The vessel sailed to Marystown, Newfoundland for conversion in 1991. On 3 September 1991, Anticosti performed a goodwill tour of the St. Lawrence River and the Great Lakes. Anticosti was assigned to Maritime Forces Atlantic (MARLANT) as a minesweeping training vessel in preparation for the Maritime Coastal Defence Vessel Project (MCDV), which would become the Kingston class in the late 1990s. Anticosti was deployed by MARLANT in the annual MARCOT exercises as a minelayer.

During the investigation into the Swissair Flight 111 crash in September 1998, Anticosti was among the Maritime Command vessels that responded to the crash site. She among the many ships scoured the sea looking for the aircraft's black box as part of Operation "Persistence". In March 1999, the ship sailed with Kingston-class vessels and to the Baltic Sea to participate in the NATO naval exercise "Blue Game".

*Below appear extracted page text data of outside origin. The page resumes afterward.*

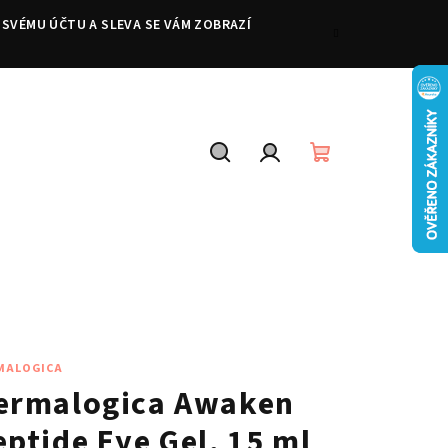
 SVÉMU ÚČTU A SLEVA SE VÁM ZOBRAZÍ
Hledat
Přihlášení
Nákupní
košík
MALOGICA
ermalogica Awaken
eptide Eye Gel, 15 ml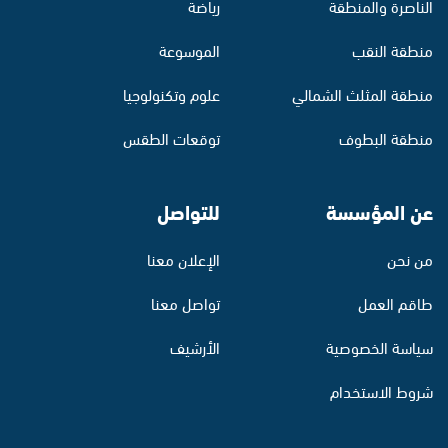
الناصرة والمنطقة
رياضة
منطقة النقب
الموسوعة
منطقة المثلث الشمالي
علوم وتكنولوجيا
منطقة البطوف
توقعات الطقس
عن المؤسسة
للتواصل
من نحن
الإعلان معنا
طاقم العمل
تواصل معنا
سياسة الخصوصية
الأرشيف
شروط الاستخدام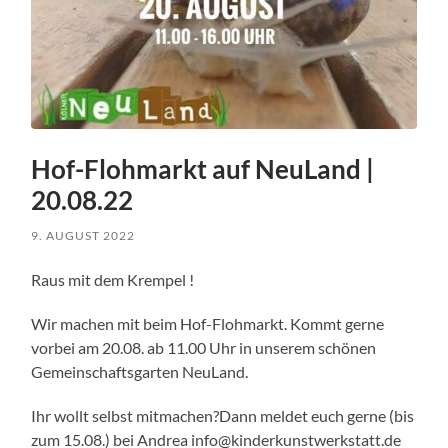
Hof-Flohmarkt auf NeuLand |
20.08.22
9. AUGUST 2022
Raus mit dem Krempel !
Wir machen mit beim Hof-Flohmarkt. Kommt gerne
vorbei am 20.08. ab 11.00 Uhr in unserem schönen
Gemeinschaftsgarten NeuLand.
Ihr wollt selbst mitmachen?Dann meldet euch gerne (bis
zum 15.08.) bei Andrea info@kinderkunstwerkstatt.de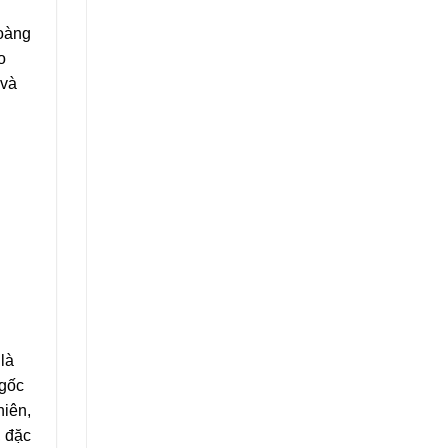
Hoàng
o
 và
là
 gốc
hiên,
, đặc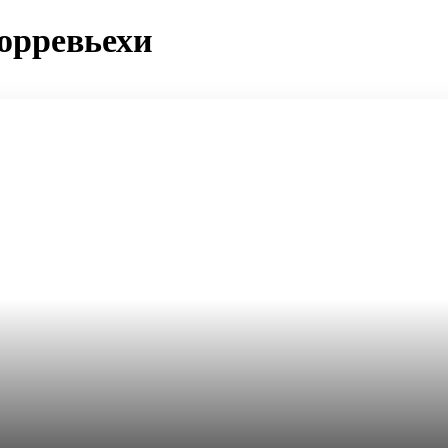
орревьехи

After the Kingston class entered service, Anticosti was identified as surplus and paid off on 21 March 2000. She was sold to commercial interests in January 2002.

Anticosti left Halifax in tow of Escort Protector on 10 December 2001 for Clarenville, Newfoundland for the ship's new owners, Star Line Inc. and it was registered without change of name in 2002. The ownership of the vessel has since passed to Cape Harrison Marine of St. John's. The ship has been available for a variety offshore duties including research. As of 2011 Anticosti is a research vessel (IMO 7314723) working in Newfoundland.